Читаем Страсти по России. Смыслы русской истории и культуры сегодня полностью

В силу подобных обстоятельств, когда наступившая новая культурная эпоха (христианская) вытесняла прежнюю, явно архаическую, Древняя Русь не нуждалась в создании эпоса большого масштаба, похожего на «Илиаду» или «Одиссею», на «Эдду», германские эпические сказания. Хватало и малых форм в фольклоре для воссоздания исторических событий, вроде былин, исторических песен, да и начинали создаваться непосредственно исторические хроники, как «Повесть временных лет», «Изборник» и другие. Они, эти потенциальные эпические сказания, и не могли появиться, так как для их создания требовалась прежняя культура язычества и прежний дохристианский человек, уже ушедшие. Мы, русские, восполним этот недостаток в будущем, отсидевшись несколько веков в исторической и культурной «тиши», пытаясь обрести свою истинную идентичность прежде всего через оберег своего православного способа верования.

Мы начнем торжествовать в культуре, когда Европа уже и не предполагала каких-либо открытий со стороны Руси (России). «Варварская страна заселена варварским народом с варварской культурой», – таков был западноевропейский стереотип восприятия России, начиная со средних веков. Поэтому был столь силен шок, какой европейцы стали испытывать с появлением вначале Пушкина, а потом и всей плеяды мировых гениев из России. Это изумление Европа старалась компенсировать самым простым рассуждением, что, мол, «чудо» русской словесности – это продукт «за счет» взятого (и искаженного, как они считали) у «них», истинных носителей подлинной культуры, содержания, а, по существу, у них украдено. Должны были появиться Толстой и Достоевский, чтобы оторопевший Запад понял, что ничего подобного этим гениям и их произведениям он и не задумывал, европейцам этот масштаб изображения жизни просто не приходил в голову. (Мы говорим о феноменальности явлений русской литературы при всем том, что, разумеется, в каких-то параметрах и свойствах она была похожа или близка общеевропейским образцам). Достоевский не мог появиться в Европе, поскольку она онтологически не задавалась теми вопросами, каким задался «странный» и «страшный», по их собственным оценкам, русский гений.

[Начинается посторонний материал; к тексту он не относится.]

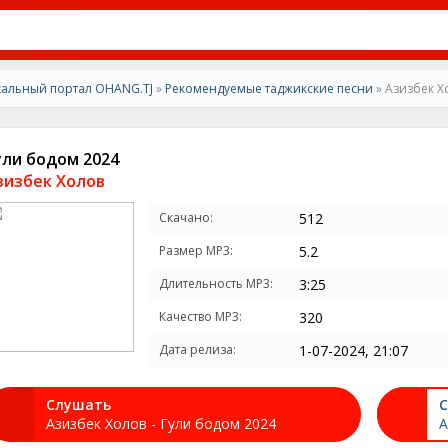
альный портал OHANG.TJ
»
Рекомендуемые таджикские песни
» Азизбек Х
ули бодом 2024
зизбек Холов
Скачано:
512
Размер MP3:
5.2
Длительность MP3:
3:25
Качество MP3:
320
Дата релиза:
1-07-2024, 21:07
Слушать
С
Азизбек Холов - Гули бодом 2024
А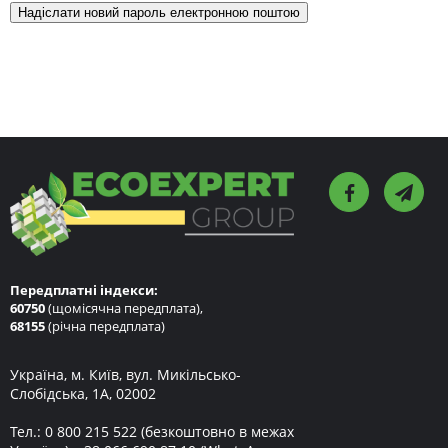
Передплатні індекси:
60750
(щомісячна передплата),
68155
(річна передплата)
Україна, м. Київ, вул. Микільсько-
Слобідська, 1А, 02002
Тел.:
0 800 215 522
(безкоштовно в межах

Но и великий эпос, близкий мифологическому мимесису или воспроизводящей его содержание в новой форме, все же состоялся в русской литературе. Эпос, замешанный на самых основах национального мировоззрения и человеческого психотипа, давший удивительную перспективу развития русского народа в духовном смысле. Но если в культуре проявился, образовался эпос, стало быть, внутри народного сознания, его духовного вместилища присутствовала (до какого-то времени просто дремала) национальная мифология. Причем, мифология, не связанная с общеславянскими мировоззренческими представлениями, с праславянскими мифологическими способами отображения и объяснения действительности. Вовсе нет. Россия в определенном отношении пошла по пути Древней Греции, для которой эпос представал универсальным методом познания – и внешней реальности и самого человека.

Мифология – это оформление бытия как «напряженной реальности» (А. Ф. Лосев), это растолкование бытия в тех самых обобщенных параметрах, какие выражены через конкретную эстетическую форму. Это нерасчленимый субстрат и единство субъектно-объектного мимесиса, какой в прямом значении именуется и понимается как подражание действительности. Миф подражает жизни, одновременно переводя ее, жизнь, в иное качественно состояние – он воссоздает бытие, опираясь как бы на практическую представленность материально существующей реальности, данной человеку в его чувствах и примитивных интеллектуальных рефлексиях. Но, повторяя бытие вслед за Богом (богами – в случае античной мифологии), он добавляет к нему уже очеловеченные эмоции и мысли. Миф – слепок преобразованной действительности, который не теряет своей связи с земной твердью и другими природными стихиями, но уже наполнен неизвестными природе смыслами. Мифология стала первым актом человека по преображению реальности в осмысленное бытие, наполненное уже исключительно человеческим содержанием. В ней продолжают действовать и управлять человеком неведомые и непонятные ему существа. Он ведом пророчествами, волею богов, собственной судьбой, какой невозможно избежать, но в силе преобразования уже кроется его, человека, победа.

* * *

Перейти на страницу:

Похожие книги

История частной жизни. Том 4: от Великой французской революции до I Мировой войны
История частной жизни. Том 4: от Великой французской революции до I Мировой войны

История частной жизни: под общей ред. Ф. Арьеса и Ж. Дюби. Т. 4: от Великой французской революции до I Мировой войны; под ред. М. Перро / Ален Корбен, Роже-Анри Герран, Кэтрин Холл, Линн Хант, Анна Мартен-Фюжье, Мишель Перро; пер. с фр. О. Панайотти. — М.: Новое литературное обозрение, 2018. —672 с. (Серия «Культура повседневности») ISBN 978-5-4448-0729-3 (т.4) ISBN 978-5-4448-0149-9 Пятитомная «История частной жизни» — всеобъемлющее исследование, созданное в 1980-е годы группой французских, британских и американских ученых под руководством прославленных историков из Школы «Анналов» — Филиппа Арьеса и Жоржа Дюби. Пятитомник охватывает всю историю Запада с Античности до конца XX века. В четвертом томе — частная жизнь европейцев между Великой французской революцией и Первой мировой войной: трансформации морали и триумф семьи, особняки и трущобы, социальные язвы и вера в прогресс медицины, духовная и интимная жизнь человека с близкими и наедине с собой.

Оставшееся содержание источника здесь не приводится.